Repeat all of the data exactly. Leave nothing out.

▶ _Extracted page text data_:
▬▬▬

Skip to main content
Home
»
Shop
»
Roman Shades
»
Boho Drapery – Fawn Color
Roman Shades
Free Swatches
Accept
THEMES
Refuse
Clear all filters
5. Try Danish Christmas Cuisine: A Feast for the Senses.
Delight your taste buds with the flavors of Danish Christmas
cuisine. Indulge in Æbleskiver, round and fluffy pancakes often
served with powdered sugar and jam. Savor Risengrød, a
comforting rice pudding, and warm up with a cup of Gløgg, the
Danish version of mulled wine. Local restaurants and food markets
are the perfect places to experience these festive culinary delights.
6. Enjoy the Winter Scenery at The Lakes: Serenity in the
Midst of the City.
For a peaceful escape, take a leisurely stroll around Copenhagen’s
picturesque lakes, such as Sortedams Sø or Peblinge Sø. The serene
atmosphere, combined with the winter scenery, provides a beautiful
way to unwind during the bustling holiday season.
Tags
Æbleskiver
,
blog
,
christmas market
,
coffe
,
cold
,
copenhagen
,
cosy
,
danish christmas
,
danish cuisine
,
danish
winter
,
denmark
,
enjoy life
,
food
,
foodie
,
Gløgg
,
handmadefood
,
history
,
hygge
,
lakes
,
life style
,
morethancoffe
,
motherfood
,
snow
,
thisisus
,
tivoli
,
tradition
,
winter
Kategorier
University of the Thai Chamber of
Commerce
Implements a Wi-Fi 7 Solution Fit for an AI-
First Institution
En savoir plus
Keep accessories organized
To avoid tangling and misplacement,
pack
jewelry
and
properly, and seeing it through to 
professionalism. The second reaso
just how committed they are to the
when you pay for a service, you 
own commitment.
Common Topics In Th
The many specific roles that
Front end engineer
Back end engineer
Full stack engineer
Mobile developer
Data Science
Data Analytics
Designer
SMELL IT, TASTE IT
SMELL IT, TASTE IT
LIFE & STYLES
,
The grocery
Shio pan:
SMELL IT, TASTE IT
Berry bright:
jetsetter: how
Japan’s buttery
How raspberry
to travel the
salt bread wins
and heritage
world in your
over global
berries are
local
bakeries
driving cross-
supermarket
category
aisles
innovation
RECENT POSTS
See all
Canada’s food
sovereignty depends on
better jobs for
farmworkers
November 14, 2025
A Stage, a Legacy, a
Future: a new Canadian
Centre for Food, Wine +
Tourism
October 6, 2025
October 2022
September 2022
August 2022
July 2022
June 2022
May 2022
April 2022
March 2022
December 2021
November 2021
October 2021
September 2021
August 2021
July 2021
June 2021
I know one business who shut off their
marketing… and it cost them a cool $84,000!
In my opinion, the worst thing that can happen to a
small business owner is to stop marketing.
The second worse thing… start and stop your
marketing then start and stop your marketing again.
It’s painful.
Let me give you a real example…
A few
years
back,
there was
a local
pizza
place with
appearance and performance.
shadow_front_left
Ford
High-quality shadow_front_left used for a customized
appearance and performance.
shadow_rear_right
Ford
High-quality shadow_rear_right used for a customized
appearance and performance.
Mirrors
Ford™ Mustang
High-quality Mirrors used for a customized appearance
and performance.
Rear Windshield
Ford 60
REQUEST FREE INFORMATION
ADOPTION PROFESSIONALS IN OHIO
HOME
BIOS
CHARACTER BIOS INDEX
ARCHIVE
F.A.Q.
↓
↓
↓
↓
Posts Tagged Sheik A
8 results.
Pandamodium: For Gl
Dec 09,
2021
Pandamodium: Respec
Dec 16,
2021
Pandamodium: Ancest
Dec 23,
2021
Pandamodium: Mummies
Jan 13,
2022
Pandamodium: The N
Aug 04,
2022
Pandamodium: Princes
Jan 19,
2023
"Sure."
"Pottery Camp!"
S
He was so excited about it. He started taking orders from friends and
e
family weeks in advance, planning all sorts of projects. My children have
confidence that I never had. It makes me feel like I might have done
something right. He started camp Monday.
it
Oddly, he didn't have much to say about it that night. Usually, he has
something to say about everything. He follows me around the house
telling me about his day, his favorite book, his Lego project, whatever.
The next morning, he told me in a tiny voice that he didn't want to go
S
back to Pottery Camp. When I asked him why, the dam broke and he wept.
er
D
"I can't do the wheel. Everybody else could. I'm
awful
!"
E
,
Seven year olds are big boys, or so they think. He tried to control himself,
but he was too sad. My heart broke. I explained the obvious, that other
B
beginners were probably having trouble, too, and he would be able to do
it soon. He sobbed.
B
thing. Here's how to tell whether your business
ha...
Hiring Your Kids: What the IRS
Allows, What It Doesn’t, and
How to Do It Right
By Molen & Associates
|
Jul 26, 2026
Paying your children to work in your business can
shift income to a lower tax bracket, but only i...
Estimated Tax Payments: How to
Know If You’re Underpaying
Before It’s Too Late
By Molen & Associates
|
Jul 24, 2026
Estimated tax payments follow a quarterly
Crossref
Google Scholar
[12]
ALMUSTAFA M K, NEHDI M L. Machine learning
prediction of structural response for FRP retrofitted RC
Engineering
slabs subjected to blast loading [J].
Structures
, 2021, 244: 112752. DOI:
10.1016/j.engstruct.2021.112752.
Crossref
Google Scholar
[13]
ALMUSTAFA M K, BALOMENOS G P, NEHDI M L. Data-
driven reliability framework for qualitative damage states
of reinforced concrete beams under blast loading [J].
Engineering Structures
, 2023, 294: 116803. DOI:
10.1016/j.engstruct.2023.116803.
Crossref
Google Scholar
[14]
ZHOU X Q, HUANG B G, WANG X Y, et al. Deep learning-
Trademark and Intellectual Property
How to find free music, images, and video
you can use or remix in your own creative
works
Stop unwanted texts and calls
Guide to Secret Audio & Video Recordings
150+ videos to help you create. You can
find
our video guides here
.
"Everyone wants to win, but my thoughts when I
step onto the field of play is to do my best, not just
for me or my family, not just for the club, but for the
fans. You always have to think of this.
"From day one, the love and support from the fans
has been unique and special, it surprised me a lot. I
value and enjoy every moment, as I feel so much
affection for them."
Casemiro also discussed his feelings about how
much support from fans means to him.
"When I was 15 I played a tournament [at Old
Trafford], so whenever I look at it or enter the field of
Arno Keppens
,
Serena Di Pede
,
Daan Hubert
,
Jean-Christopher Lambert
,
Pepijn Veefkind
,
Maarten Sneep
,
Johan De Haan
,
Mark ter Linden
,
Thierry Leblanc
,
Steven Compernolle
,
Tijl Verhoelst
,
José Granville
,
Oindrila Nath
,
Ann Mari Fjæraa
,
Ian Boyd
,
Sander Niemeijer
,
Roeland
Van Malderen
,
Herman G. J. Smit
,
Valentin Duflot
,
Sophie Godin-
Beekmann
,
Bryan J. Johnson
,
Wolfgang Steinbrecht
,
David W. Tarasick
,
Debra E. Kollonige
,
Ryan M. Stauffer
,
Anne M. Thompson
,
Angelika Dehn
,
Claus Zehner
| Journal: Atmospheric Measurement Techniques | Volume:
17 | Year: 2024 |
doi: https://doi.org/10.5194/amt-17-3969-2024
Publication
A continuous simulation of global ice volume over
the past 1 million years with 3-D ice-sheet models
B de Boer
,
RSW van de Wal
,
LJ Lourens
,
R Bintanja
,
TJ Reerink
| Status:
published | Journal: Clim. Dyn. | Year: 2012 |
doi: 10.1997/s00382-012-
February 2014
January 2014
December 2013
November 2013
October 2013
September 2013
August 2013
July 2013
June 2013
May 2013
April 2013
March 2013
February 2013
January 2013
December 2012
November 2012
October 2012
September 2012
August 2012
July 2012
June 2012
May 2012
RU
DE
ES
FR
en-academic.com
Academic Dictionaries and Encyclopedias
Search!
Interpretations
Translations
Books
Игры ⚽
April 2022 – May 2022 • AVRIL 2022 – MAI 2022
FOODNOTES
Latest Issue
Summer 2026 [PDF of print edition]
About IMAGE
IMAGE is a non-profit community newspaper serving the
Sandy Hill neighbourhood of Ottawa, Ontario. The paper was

▬▬▬

▶ _Solution to the exercise_:
Skip to main content
Home
»
Shop
»
Roman Shades
»
Boho Drapery – Fawn Color
Roman Shades
Free Swatches
Accept
THEMES
Refuse
Clear all filters
5. Try Danish Christmas Cuisine: A Feast for the Senses.
Delight your taste buds with the flavors of Danish Christmas
cuisine. Indulge in Æbleskiver, round and fluffy pancakes often
served with powdered sugar and jam. Savor Risengrød, a
comforting rice pudding, and warm up with a cup of Gløgg, the
Danish version of mulled wine. Local restaurants and food markets
are the perfect places to experience these festive culinary delights.
6. Enjoy the Winter Scenery at The Lakes: Serenity in the
Midst of the City.
For a peaceful escape, take a leisurely stroll around Copenhagen’s
picturesque lakes, such as Sortedams Sø or Peblinge Sø. The serene
atmosphere, combined with the winter scenery, provides a beautiful
way to unwind during the bustling holiday season.
Tags
Æbleskiver
,
blog
,
christmas market
,
coffe
,
cold
,
copenhagen
,
cosy
,
danish christmas
,
danish cuisine
,
danish
winter
,
denmark
,
enjoy life
,
food
,
foodie
,
Gløgg
,
handmadefood
,
history
,
hygge
,
lakes
,
life style
,
morethancoffe
,
motherfood
,
snow
,
thisisus
,
tivoli
,
tradition
,
winter
Kategorier
University of the Thai Chamber of
Commerce
Implements a Wi-Fi 7 Solution Fit for an AI-
First Institution
En savoir plus
Keep accessories organized
To avoid tangling and misplacement,
pack
jewelry
and
properly, and seeing it through to 
professionalism. The second reaso
just how committed they are to the
when you pay for a service, you 
own commitment.
Common Topics In Th
The many specific roles that
Front end engineer
Back end engineer
Full stack engineer
Mobile developer
Data Science
Data Analytics
Designer
SMELL IT, TASTE IT
SMELL IT, TASTE IT
LIFE & STYLES
,
The grocery
Shio pan:
SMELL IT, TASTE IT
Berry bright:
jetsetter: how
Japan’s buttery
How raspberry
to travel the
salt bread wins
and heritage
world in your
over global
berries are
local
bakeries
driving cross-
supermarket
category
aisles
innovation
RECENT POSTS
See all
Canada’s food
sovereignty depends on
better jobs for
farmworkers
November 14, 2025
A Stage, a Legacy, a
Future: a new Canadian
Centre for Food, Wine +
Tourism
October 6, 2025
October 2022
September 2022
August 2022
July 2022
June 2022
May 2022
April 2022
March 2022
December 2021
November 2021
October 2021
September 2021
August 2021
July 2021
June 2021
I know one business who shut off their
marketing… and it cost them a cool $84,000!
In my opinion, the worst thing that can happen to a
small business owner is to stop marketing.
The second worse thing… start and stop your
marketing then start and stop your marketing again.
It’s painful.
Let me give you a real example…
A few
years
back,
there was
a local
pizza
place with
appearance and performance.
shadow_front_left
Ford
High-quality shadow_front_left used for a customized
appearance and performance.
shadow_rear_right
Ford
High-quality shadow_rear_right used for a customized
appearance and performance.
Mirrors
Ford™ Mustang
High-quality Mirrors used for a customized appearance
and performance.
Rear Windshield
Ford 60
REQUEST FREE INFORMATION
ADOPTION PROFESSIONALS IN OHIO
HOME
BIOS
CHARACTER BIOS INDEX
ARCHIVE
F.A.Q.
↓
↓
↓
↓
Posts Tagged Sheik A
8 results.
Pandamodium: For Gl
Dec 09,
2021
Pandamodium: Respec
Dec 16,
2021
Pandamodium: Ancest
Dec 23,
2021
Pandamodium: Mummies
Jan 13,
2022
Pandamodium: The N
Aug 04,
2022
Pandamodium: Princes
Jan 19,
2023
"Sure."
"Pottery Camp!"
S
He was so excited about it. He started taking orders from friends and
e
family weeks in advance, planning all sorts of projects. My children have
confidence that I never had. It makes me feel like I might have done
something right. He started camp Monday.
it
Oddly, he didn't have much to say about it that night. Usually, he has
something to say about everything. He follows me around the house
telling me about his day, his favorite book, his Lego project, whatever.
The next morning, he told me in a tiny voice that he didn't want to go
S
back to Pottery Camp. When I asked him why, the dam broke and he wept.
er
D
"I can't do the wheel. Everybody else could. I'm
awful
!"
E
,
Seven year olds are big boys, or so they think. He tried to control himself,
but he was too sad. My heart broke. I explained the obvious, that other
B
beginners were probably having trouble, too, and he would be able to do
it soon. He sobbed.
B
thing. Here's how to tell whether your business
ha...
Hiring Your Kids: What the IRS
Allows, What It Doesn’t, and
How to Do It Right
By Molen & Associates
|
Jul 26, 2026
Paying your children to work in your business can
shift income to a lower tax bracket, but only i...
Estimated Tax Payments: How to
Know If You’re Underpaying
Before It’s Too Late
By Molen & Associates
|
Jul 24, 2026
Estimated tax payments follow a quarterly
Crossref
Google Scholar
[12]
ALMUSTAFA M K, NEHDI M L. Machine learning
prediction of structural response for FRP retrofitted RC
Engineering
slabs subjected to blast loading [J].
Structures
, 2021, 244: 112752. DOI:
10.1016/j.engstruct.2021.112752.
Crossref
Google Scholar
[13]
ALMUSTAFA M K, BALOMENOS G P, NEHDI M L. Data-
driven reliability framework for qualitative damage states
of reinforced concrete beams under blast loading [J].
Engineering Structures
, 2023, 294: 116803. DOI:
10.1016/j.engstruct.2023.116803.
Crossref
Google Scholar
[14]
ZHOU X Q, HUANG B G, WANG X Y, et al. Deep learning-
Trademark and Intellectual Property
How to find free music, images, and video
you can use or remix in your own creative
works
Stop unwanted texts and calls
Guide to Secret Audio & Video Recordings
150+ videos to help you create. You can
find
our video guides here
.
"Everyone wants to win, but my thoughts when I
step onto the field of play is to do my best, not just
for me or my family, not just for the club, but for the
fans. You always have to think of this.
"From day one, the love and support from the fans
has been unique and special, it surprised me a lot. I
value and enjoy every moment, as I feel so much
affection for them."
Casemiro also discussed his feelings about how
much support from fans means to him.
"When I was 15 I played a tournament [at Old
Trafford], so whenever I look at it or enter the field of
Arno Keppens
,
Serena Di Pede
,
Daan Hubert
,
Jean-Christopher Lambert
,
Pepijn Veefkind
,
Maarten Sneep
,
Johan De Haan
,
Mark ter Linden
,
Thierry Leblanc
,
Steven Compernolle
,
Tijl Verhoelst
,
José Granville
,
Oindrila Nath
,
Ann Mari Fjæraa
,
Ian Boyd
,
Sander Niemeijer
,
Roeland
Van Malderen
,
Herman G. J. Smit
,
Valentin Duflot
,
Sophie Godin-
Beekmann
,
Bryan J. Johnson
,
Wolfgang Steinbrecht
,
David W. Tarasick
,
Debra E. Kollonige
,
Ryan M. Stauffer
,
Anne M. Thompson
,
Angelika Dehn
,
Claus Zehner
| Journal: Atmospheric Measurement Techniques | Volume:
17 | Year: 2024 |
doi: https://doi.org/10.5194/amt-17-3969-2024
Publication
A continuous simulation of global ice volume over
the past 1 million years with 3-D ice-sheet models
B de Boer
,
RSW van de Wal
,
LJ Lourens
,
R Bintanja
,
TJ Reerink
| Status:
published | Journal: Clim. Dyn. | Year: 2012 |
doi: 10.1997/s00382-012-
February 2014
January 2014
December 2013
November 2013
October 2013
September 2013
August 2013
July 2013
June 2013
May 2013
April 2013
March 2013
February 2013
January 2013
December 2012
November 2012
October 2012
September 2012
August 2012
July 2012
June 2012
May 2012
RU
DE
ES
FR
en-academic.com
Academic Dictionaries and Encyclopedias
Search!
Interpretations
Translations
Books
Игры ⚽
April 2022 – May 2022 • AVRIL 2022 – MAI 2022
FOODNOTES
Latest Issue
Summer 2026 [PDF of print edition]
About IMAGE
IMAGE is a non-profit community newspaper serving the
Sandy Hill neighbourhood of Ottawa, Ontario. The paper was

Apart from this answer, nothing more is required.